__Exercise aim__: Would you print exactly the lines that begin the listing and continue through the line holding "Delfina Mcnaught-davis"? No pictures, please.

__Stored data__:

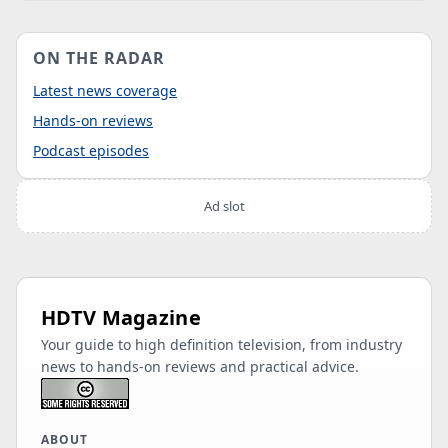
ON THE RADAR
Latest news coverage
Hands-on reviews
Podcast episodes
Ad slot
HDTV Magazine
Your guide to high definition television, from industry
news to hands-on reviews and practical advice.
ABOUT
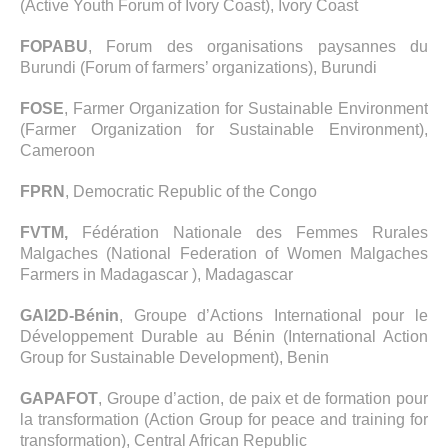
(Active Youth Forum of Ivory Coast), Ivory Coast
FOPABU
, Forum des organisations paysannes du
Burundi (Forum of farmers’ organizations), Burundi
FOSE
, Farmer Organization for Sustainable Environment
(Farmer Organization for Sustainable Environment),
Cameroon
FPRN
, Democratic Republic of the Congo
FVTM,
Fédération Nationale des Femmes Rurales
Malgaches (National Federation of Women Malgaches
Farmers in Madagascar ), Madagascar
GAI2D-Bénin
, Groupe d’Actions International pour le
Développement Durable au Bénin (International Action
Group for Sustainable Development), Benin
GAPAFOT
, Groupe d’action, de paix et de formation pour
la transformation (Action Group for peace and training for
transformation), Central African Republic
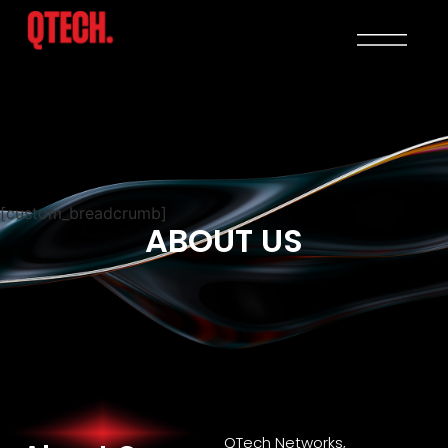
[custom_breadcrumb]
ABOUT US
QTech Networks,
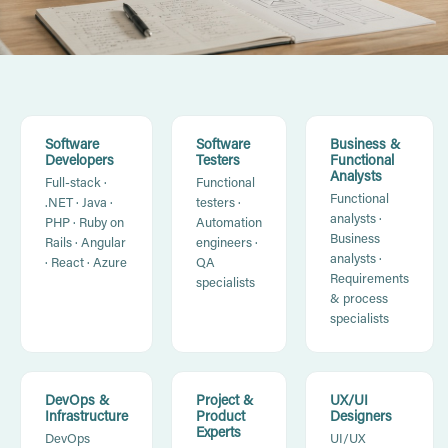
Software
Software
Business &
Developers
Testers
Functional
Analysts
Full-stack ·
Functional
Functional
.NET · Java ·
testers ·
analysts ·
PHP · Ruby on
Automation
Business
Rails · Angular
engineers ·
analysts ·
· React · Azure
QA
Requirements
specialists
& process
specialists
DevOps &
Project &
UX/UI
Infrastructure
Product
Designers
Experts
DevOps
UI/UX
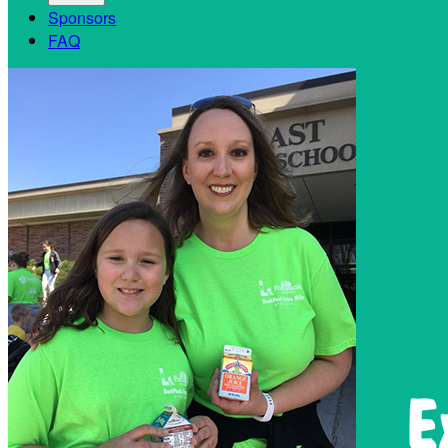
Sponsors
FAQ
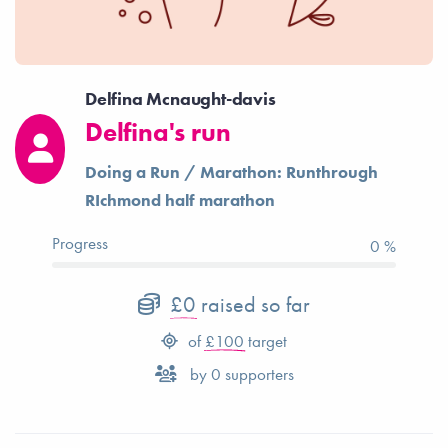
Delfina Mcnaught-davis
Delfina's run
Doing a Run / Marathon: Runthrough
RIchmond half marathon
Progress
0 %
£0
raised so far
of
£100
target
by
0
supporters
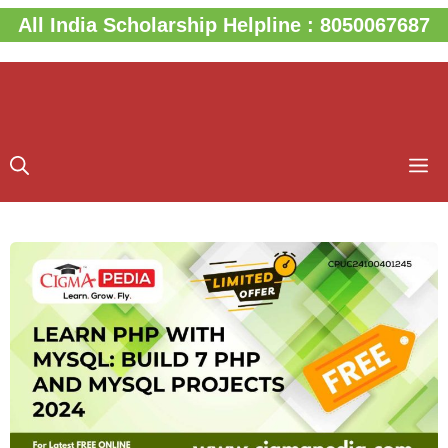
Skip
All India Scholarship Helpline : 8050067687
to
content
M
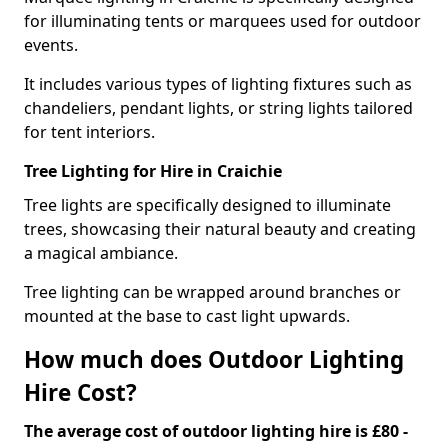
for illuminating tents or marquees used for outdoor
events.
It includes various types of lighting fixtures such as
chandeliers, pendant lights, or string lights tailored
for tent interiors.
Tree Lighting for Hire in Craichie
Tree lights are specifically designed to illuminate
trees, showcasing their natural beauty and creating
a magical ambiance.
Tree lighting can be wrapped around branches or
mounted at the base to cast light upwards.
How much does Outdoor Lighting
Hire Cost?
The average cost of outdoor lighting hire is £80 -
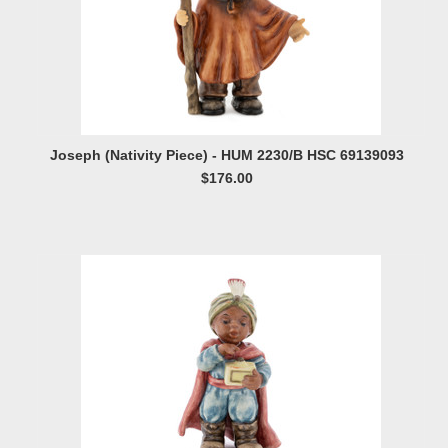
Joseph (Nativity Piece) - HUM 2230/B HSC 69139093
$176.00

__Answer area__:
ON THE RADAR
Latest news coverage
Hands-on reviews
Podcast episodes
Ad slot
HDTV Magazine
Your guide to high definition television, from industry
news to hands-on reviews and practical advice.
ABOUT
(Active Youth Forum of Ivory Coast), Ivory Coast
FOPABU
, Forum des organisations paysannes du
Burundi (Forum of farmers’ organizations), Burundi
FOSE
, Farmer Organization for Sustainable Environment
(Farmer Organization for Sustainable Environment),
Cameroon
FPRN
, Democratic Republic of the Congo
FVTM,
Fédération Nationale des Femmes Rurales
Malgaches (National Federation of Women Malgaches
Farmers in Madagascar ), Madagascar
GAI2D-Bénin
, Groupe d’Actions International pour le
Développement Durable au Bénin (International Action
Group for Sustainable Development), Benin
GAPAFOT
, Groupe d’action, de paix et de formation pour
la transformation (Action Group for peace and training for
transformation), Central African Republic
[custom_breadcrumb]
ABOUT US
QTech Networks,
Software
Software
Business &
Developers
Testers
Functional
Analysts
Full-stack ·
Functional
Functional
.NET · Java ·
testers ·
analysts ·
PHP · Ruby on
Automation
Business
Rails · Angular
engineers ·
analysts ·
· React · Azure
QA
Requirements
specialists
& process
specialists
DevOps &
Project &
UX/UI
Infrastructure
Product
Designers
Experts
DevOps
UI/UX
Sponsors
FAQ
Delfina Mcnaught-davis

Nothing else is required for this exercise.